En application des articles 957 et 965 du code de procédure civile
Greffier lors des débats : Cécilia AOUADI.
Les parties ont été avisées que le prononcé de la décision aurait lieu par mise à disposition au greffe le 21 Août 2025..
ORDONNANCE
Contradictoirement,
Prononcée par mise à disposition au greffe le 21 Août 2025.
Signée par Elisabeth TOULOUSE, Présidente de chambre et Cécilia AOUADI, greffier auquel la minute de la décision a été remise par le magistrat signataire.
***
EXPOSE DU LITIGE
Par requête du 6 mai 2025 la SCEA [Adresse 5] a sollicité du président du tribunal de commerce de Fréjus l’autorisation d’assigner en référé d’heure à heure devant le tribunal de commerce de Fréjus la société Drone +.

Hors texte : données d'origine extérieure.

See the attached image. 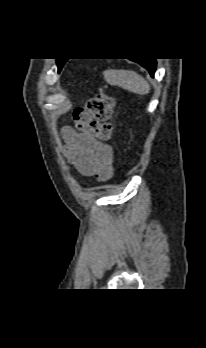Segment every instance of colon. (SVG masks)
Here are the masks:
<instances>
[{
    "instance_id": "obj_1",
    "label": "colon",
    "mask_w": 206,
    "mask_h": 348,
    "mask_svg": "<svg viewBox=\"0 0 206 348\" xmlns=\"http://www.w3.org/2000/svg\"><path fill=\"white\" fill-rule=\"evenodd\" d=\"M114 99L105 91L91 98L84 109L74 112L75 127L82 133L102 141L111 140L113 128L109 122Z\"/></svg>"
}]
</instances>
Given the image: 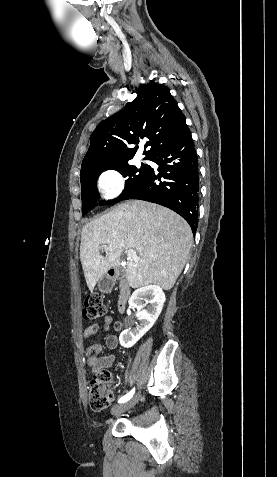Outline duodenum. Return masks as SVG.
<instances>
[{
    "instance_id": "410a0bca",
    "label": "duodenum",
    "mask_w": 277,
    "mask_h": 477,
    "mask_svg": "<svg viewBox=\"0 0 277 477\" xmlns=\"http://www.w3.org/2000/svg\"><path fill=\"white\" fill-rule=\"evenodd\" d=\"M120 279L117 309L120 313L125 312L131 295L129 284L119 268H112L107 272L108 286H111L116 280Z\"/></svg>"
}]
</instances>
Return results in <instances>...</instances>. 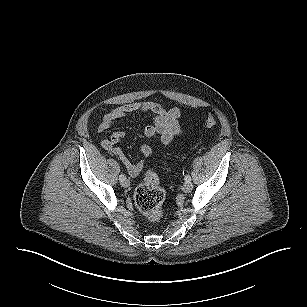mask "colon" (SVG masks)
Segmentation results:
<instances>
[{
	"instance_id": "colon-1",
	"label": "colon",
	"mask_w": 307,
	"mask_h": 307,
	"mask_svg": "<svg viewBox=\"0 0 307 307\" xmlns=\"http://www.w3.org/2000/svg\"><path fill=\"white\" fill-rule=\"evenodd\" d=\"M216 119L209 114L205 121L206 128H213ZM165 191L160 184L158 175L153 170L146 171L143 182L136 188L134 202L136 207L151 222L161 221L166 214L163 206Z\"/></svg>"
}]
</instances>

Par ordonnance rendue le 12 mai 2025 le président du tribunal de commerce de Fréjus a autorisé le SCEA [Adresse 5] à assigner d’heure à heure cette société et par acte du 14 mai 2025 la SCEA a assigné la société Drone + à comparaître à l’audience de référés du 19 mai 2025.
Suivant ordonnance de référé du 2 juin 2025, le président du tribunal de commerce de Fréjus a :
— ordonné à la SARL Drone + de procéder sous astreinte de 500 euros par jour de retard à compter de la signification de la présente décision au traitement phytosanitaire pulvérisé par drone sur 4,85 hectares sur 9 parcelles du [Adresse 6] situé [Adresse 2] sur la base de 140 litres/hectare (avec variation de + ou ' 10%) des produits de traitement convenus conformément aux pièces contractuelles à savoir le devis 25D0034 accepté ;
— condamné la SARL Drone + à payer à la SCEA [Adresse 5] la somme de 2 500 euros ;
— condamné la SARL Drone + aux entiers dépens du référé dont ceux recouvrés par le greffe liquidés à la somme de 38,65 euros TTC dont 6,44 euros de TVA.
Par déclaration du 1er juillet 2025, la SARL Drone + a interjeté appel de la décision susvisée.
Par assignation en référé du11 juillet 2025, la SARL Drone + a saisi le premier président d’une demande d’arrêt de l’exécution provisoire sur le fondement des dispositions de l’article 514-3 du code de procédure civile.
Par conclusions déposées le 4 août 2025 et reprises oralement à l’audience La SARL Drone + demande :
— déclarer recevable et bien fondée sa demande ;
— ordonner la suspension de l’exécution provisoire de droit dont est assorti l’ordonnance de référé rendue le 2 juin 2025 par le tribunal de commerce de Fréjus ;
— condamner la SCEA [Adresse 5] à lui payer la somme de 3 000 euros au titre de l’article 700 du code de procédure civile.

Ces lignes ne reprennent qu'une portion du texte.